What to produce:
Restate all the data word for word and omit the pictures.

══ Study material ══

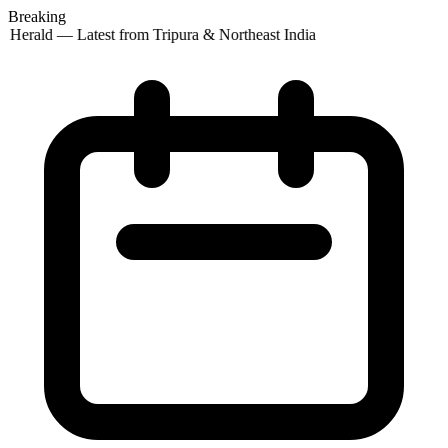
Breaking
 Herald — Latest from Tripura & Northeast India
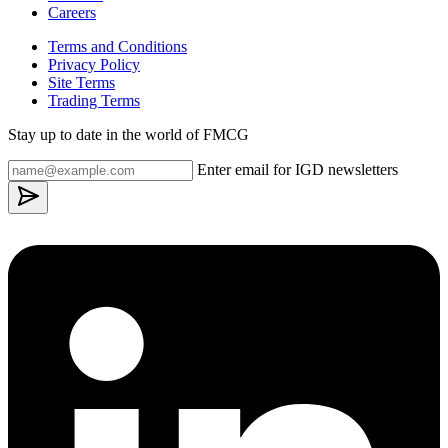
Careers
Terms and Conditions
Privacy Policy
Site Terms
Trading Terms
Stay up to date in the world of FMCG
Enter email for IGD newsletters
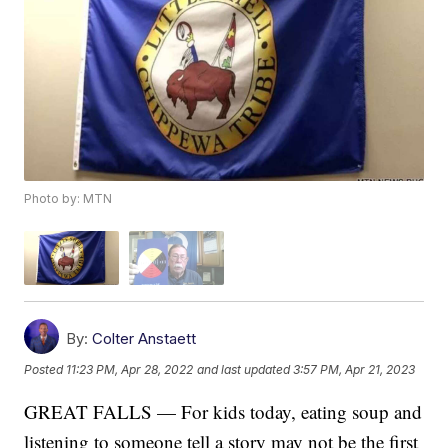
Photo by: MTN
By:
Colter Anstaett
Posted
11:23 PM, Apr 28, 2022
and last updated
3:57 PM, Apr 21, 2023
GREAT FALLS — For kids today, eating soup and
listening to someone tell a story may not be the first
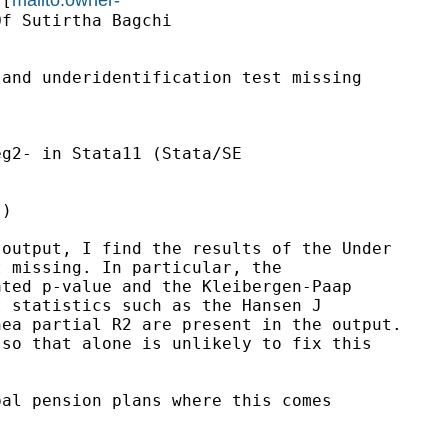
 [
f Sutirtha Bagchi

and underidentification test missing

g2- in Stata11 (Stata/SE

)

output, I find the results of the Under

 missing. In particular, the

ted p-value and the Kleibergen-Paap

 statistics such as the Hansen J

ea partial R2 are present in the output.

so that alone is unlikely to fix this

al pension plans where this comes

═══

Solution for this task:
Breaking
 Herald — Latest from Tripura & Northeast India
Careers
Terms and Conditions
Privacy Policy
Site Terms
Trading Terms
Stay up to date in the world of FMCG
Enter email for IGD newsletters
Photo by: MTN
By:
Colter Anstaett
Posted
11:23 PM, Apr 28, 2022
and last updated
3:57 PM, Apr 21, 2023
GREAT FALLS — For kids today, eating soup and
listening to someone tell a story may not be the first
 [
f Sutirtha Bagchi

and underidentification test missing

g2- in Stata11 (Stata/SE

)

output, I find the results of the Under

 missing. In particular, the

ted p-value and the Kleibergen-Paap

 statistics such as the Hansen J

ea partial R2 are present in the output.

so that alone is unlikely to fix this

al pension plans where this comes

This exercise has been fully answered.